Keeping Patients Hospitalized One More Day Has Multiple Benefits
It turns out that keeping patients in the hospital for just one day longer can saves lives, lower costs and reduce readmissions. That's the conclusion of one study from the Columbia University Business School entitled "Should Hospitals Keep Their Patients Longer?"
The study's authors, two professors and a PhD student, found that waiting an extra day to discharge patients can:
Reduce the mortality risk for pneumonia patients by 22 percent;
•Reduce the mortality risk for heart attack patients by 7 percent;
•Result in five-to-six times more lives being saved compared with outpatient care; and
•Decrease the risk of readmission for severe heart attack patients by 7 percent.
The Columbia University researchers also found that keeping patients in the hospital one day longer often costs less than discharging them and scheduling them for follow-up outpatient care.
These findings may be particularly valuable given that the Affordable Care Act imposes stiff penalties for readmissions of Medicare patients with heart failure, acute myocardial infarction or pneumonia.
Those penalties get higher every year. In addition, on Oct. 1, 2014, the Centers for Medicare and Medicaid Services added more conditions to the readmissions penalty list: acute exacerbation of chronic obstructive pulmonary disease; elective total hip arthroplasty; and total knee arthroplasty.
In fiscal 2013, about 18 percent of Medicare patients were readmitted to the hospital within 30 days of discharge. That was about two million patients and the cost to Medicare was $26 billion. CMS officials estimated that $17 billion of that was spent on potentially avoidable readmissions.
Those readmissions resulted in fines of $428 million, not nearly enough to recoup the costs to taxpayers.
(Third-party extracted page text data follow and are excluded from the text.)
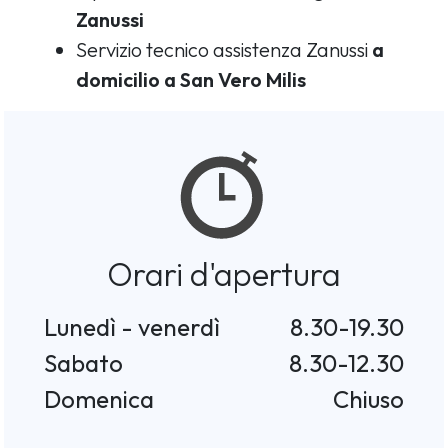
Zanussi
Servizio tecnico assistenza Zanussi
a
domicilio a San Vero Milis
Orari d'apertura
Lunedì - venerdì
8.30-19.30
Sabato
8.30-12.30
Domenica
Chiuso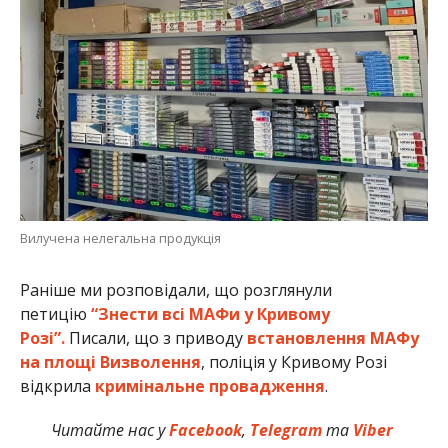
Вилучена нелегальна продукція
Раніше ми розповідали, що розглянули
петицію
“Знести всі МАФи у Кривому
Розі”.
Писали, що з приводу
встановлення МАФу
на площі Визволення
, поліція у Кривому Розі
відкрила
кримінальне провадження
.
Читайте нас у
Facebook
,
Telegram
та
Viber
Some hospitals have said the penalties for readmissions are unfair because they penalize hospitals for circumstances beyond their control, such as patients' post-discharge behavior.
The Columbia University researchers stated that keeping patients hospitalized for an extra day would help them reach a higher level of stability and would give doctors and nurses more time to educate them about post-discharge behavior.
Some of their more detailed findings:
•Letting high-severity heart-failure patients stay in the hospital for one more day decreases their readmission risk by 7 percent.
•Medicare fee-for-service patients are more likely to be readmitted than Medicare Advantage patients are. That's because Medicare Advantage patients have policies with private-sector insurance companies that are reimbursed by Medicare. Medicare may not cover the insurance companies' costs, so the companies have an incentive to reduce readmissions by paying for better primary and outpatient care, the study stated.
•Keeping all pneumonia patients who have Medicare fee-for-service plans in the hospital for an extra day would save 19,063 lives, while switching them to Medicare Advantage would save only 3,177 lives.
The Columbia University study was not the first to examine the relationship between length of hospital stays and readmissions, but it appears to be the first to show a connection between them.
One previous study found no relationship. Another study found an increase in readmissions and a decrease in hospital lengths of stay and mortality, but failed to find the two issues were connected.
Unlike the others, the Columbia University study focused only on the three conditions that are subject to Medicare readmission penalties -- heart failure, acute myocardial infarction and pneumonia.
"To the best of our knowledge, we are the first to explore how hospitals may modify inpatient care as an appropriate and desirable response to the new Medicare penalties," stated the study's authors.